ちょっとぬけてることもあるけど、やることはちゃんとやる。いつも笑顔で
でも、本当は寂しがりやで、恥ずかしがりやでもあって…可愛い彼女。
そんな紫音がなんで病室で寝ているのかというと、数時間前にさかのぼる――
今日は紫音と久し振りのデートをしていた。
いつもハードな部活があって、放課後は紫音と一緒に帰ることも都合が合う時ぐらいしかできない。
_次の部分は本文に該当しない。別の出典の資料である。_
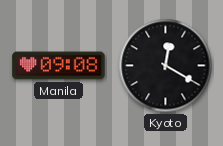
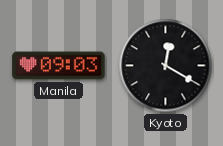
Manila: 09:08 -> 09:03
久し振りに部活が休みになった今日は、2人で遊園地に来ていた。
久し振りのデートに紫音は終始ハイテンションで次から次へと色んな乗り物に走った。
ジェットコースター、コーヒーカップ、観覧車、メリーゴーランド…
俺は時折、紫音の笑顔が消えていることを知ることはなかった―――。
帰り道2人並んで夕焼けに染まった道を歩いていた。
交差点に差し掛かった。
横断歩道の途中で紫音は足を止めた。
それに気付いた俺はすぐに振り返った。
『リョーマ、私のこと好き?』
どこか、寂しそうな不安そうな表情の紫音にそう言われた瞬間、嫌な予感がして、紫音の元へと駆け出し、手を伸ばした。
だが、その手は何も掴むことなく空を切った。
―――紫音へと突っ込んだ車によって。